Mmmmmm, very nice!! :thumb:

I didnt know you could get away with detailing in a car park, lol.


----------



## N8KOW (Aug 24, 2007)

Taaffy said:


> Nope I'm with you on that score ........put it next to a Gallardo and the R8's lines look compromised from certain angles....


But the R8 definitely has gallardo presence. Plus I'd have an R8 over a Gallardo any day of the week.


----------



## GlynRS2 (Jan 21, 2006)

Missed this before - looks stunning, great work


----------



## Pandy (Jan 19, 2008)

I just did a sex wee! :argie:


----------



## 3dr (Mar 1, 2008)

these look more like a pimped TT every time i see one, excellent work tho :thumb:, is that car technically an import then? how could it of been registered on uk plates outside of the UK?


----------



## quattrogmbh (May 15, 2007)

Very Very nice..

You don't have a higher res of photo #3 do ya :lol:


----------



## Jesse74 (Jul 19, 2008)

Lovely work! Did you treat the back glass with anything? Reason I ask is because I have a regular customer with an R8 and the inside of the back glass is always riddled with water spots... the water gets sucked in through the vents on the back glass. A RainX application works wonders for that problem. Don't know if you've ever done one of them before but if you clean it again be prepared to clan off a heap of soot from the entire backside... even under the spoiler. Oh and you may want to mention to the owner that under the bonnet (boot in this case) it may be in his best interest to put a clear bra to protect it because it will be infested with bugs and will stain the hell out of the paint, as Audi decided not to clear coat it. My customer's car looks like dog poo now when you lift up the boot... white with various bug colors.


----------



## *MAGIC* (Feb 22, 2007)

Clever Nickname said:


> Lovely work! Did you treat the back glass with anything? Reason I ask is because I have a regular customer with an R8 and the inside of the back glass is always riddled with water spots... the water gets sucked in through the vents on the back glass. A RainX application works wonders for that problem. Don't know if you've ever done one of them before but if you clean it again be prepared to clan off a heap of soot from the entire backside... even under the spoiler. Oh and you may want to mention to the owner that under the bonnet (boot in this case) it may be in his best interest to put a clear bra to protect it because it will be infested with bugs and will stain the hell out of the paint, as Audi decided not to clear coat it. My customer's car looks like dog poo now when you lift up the boot... white with various bug colors.
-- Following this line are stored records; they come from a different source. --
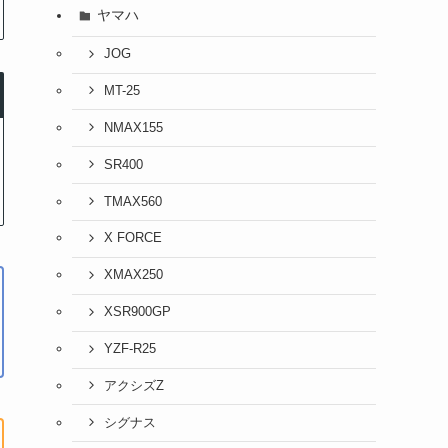
ヤマハ
JOG
MT-25
NMAX155
SR400
TMAX560
X FORCE
XMAX250
XSR900GP
YZF-R25
アクシズZ
シグナス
Cheers for the info and yes after cleaning the glass is treated with rain x :thumb:

Robbie


----------



## *MAGIC* (Feb 22, 2007)

MatrixGuy said:


> Mmmmmm, very nice!! :thumb:
> 
> I didnt know you could get away with detailing in a car park, lol.
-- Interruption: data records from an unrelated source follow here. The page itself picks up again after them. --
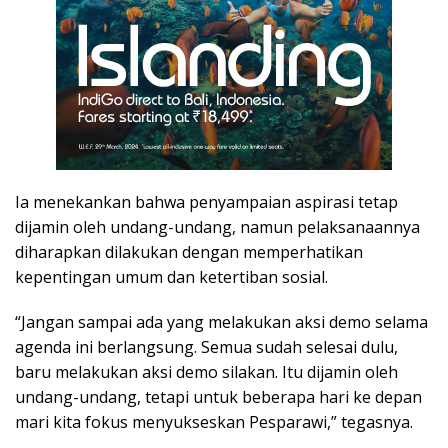
Ia menekankan bahwa penyampaian aspirasi tetap
dijamin oleh undang-undang, namun pelaksanaannya
diharapkan dilakukan dengan memperhatikan
kepentingan umum dan ketertiban sosial.
“Jangan sampai ada yang melakukan aksi demo selama
agenda ini berlangsung. Semua sudah selesai dulu,
baru melakukan aksi demo silakan. Itu dijamin oleh
undang-undang, tetapi untuk beberapa hari ke depan
mari kita fokus menyukseskan Pesparawi,” tegasnya.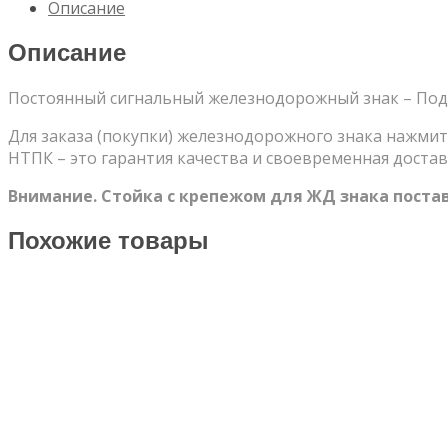
Описание
электропоезде
Описание
Постоянный сигнальный железнодорожный знак – Под
Для заказа (покупки) железнодорожного знака нажмит
НТПК – это гарантия качества и своевременная достав
Внимание. Стойка с крепежом для ЖД знака поста
Похожие товары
Central London-- need i say more :lol:


----------



## *MAGIC* (Feb 22, 2007)

quattrogmbh said:


> Very Very nice..
> 
> You don't have a higher res of photo #3 do ya :lol:


Ill check mate :thumb:


----------



## *MAGIC* (Feb 22, 2007)

ahaydock said:


> Cheers and please do fella :thumb:


Not liking the DG towels if im honest ill be sticking with the Sonus :thumb:


----------



## shabba (Sep 28, 2008)

ahhh "vorsprung durch detailing"  like tsee schermans would say 

super car and super job mate !!

QUESTION:
isn't that building in the 3 pic the one one of a james bond movie..the mi-6 headquartes or so?


----------



## Petrol-head (May 26, 2008)

Stunning!!! I want one


----------



## *MAGIC* (Feb 22, 2007)

shabba said:


> ahhh "vorsprung durch detailing"  like tsee schermans would say
> 
> super car and super job mate !!
> 
> ...


It is the MI but not sure about the james bond movie :thumb:


----------



## sunilbass (Apr 23, 2009)

top work mate, quick question, what did u use for the fuel filler? i did my mates one today.. it had water marks that i could not shift with qd! cheers


----------



## PaulN (Jan 17, 2008)

Nice job there, must be strange but handy washing in under ground carparks....
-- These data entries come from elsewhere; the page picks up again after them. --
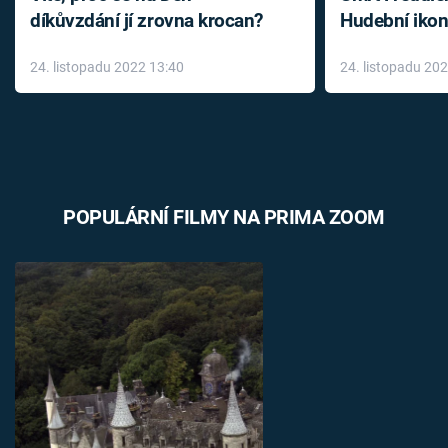
díkůvzdání jí zrovna krocan?
Hudební ikon
až do konce 
24. listopadu 2022 13:40
24. listopadu 20
léky
POPULÁRNÍ FILMY NA PRIMA ZOOM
Was there no need for ZAIO before the Z2 then?

Cheers

PaulN


----------



## Edward101 (Jun 5, 2009)

Great work as usual mate :thumb:. Some nice flake pop aswell


----------



## Planet Admin (Jul 11, 2009)

Nice work. :thumb:


----------



## Simonhi (Jun 6, 2009)

A car worth traveling for ... I've loved this car from the moment it was launched.

I Saw one cut in half at Goodwood festival of speed (the whole car, the engine block everything) on the Audi stand and every single component is amazing to see in the flesh just to so what goes to make a car like this. 

Cracking finish again Robbie.


----------



## *MAGIC* (Feb 22, 2007)

Simonhi said:


> A car worth traveling for ... I've loved this car from the moment it was launched.
> 
> I Saw one cut in half at Goodwood festival of speed (the whole car, the engine block everything) on the Audi stand and every single component is amazing to see in the flesh just to so what goes to make a car like this.
> 
> Cracking finish again Robbie.


I must say I am a sucker for the R8 :argie:


----------



## Envy Car Care (Aug 17, 2006)

Looks great Robbie. Only seen 4 on the road now. The most recent was a white one in Nottingham yesterday.
On my hit list to do one LOL


----------



## davidrogers190 (Dec 17, 2007)

My friend is picking up a brand new 59 plate one tomorrow. As you can imagine im rather excited.


----------



## *MAGIC* (Feb 22, 2007)

davidrogers190 said:


> My friend is picking up a brand new 59 plate one tomorrow. As you can imagine im rather excited.


Give him my number and tell him I do a mean protection detail 

Robbie


----------



## paddy328 (Mar 4, 2007)

there is a white v10 one that drives around here. There are a couple of silver ones, a black one and a red one too. Common as muck lol.


----------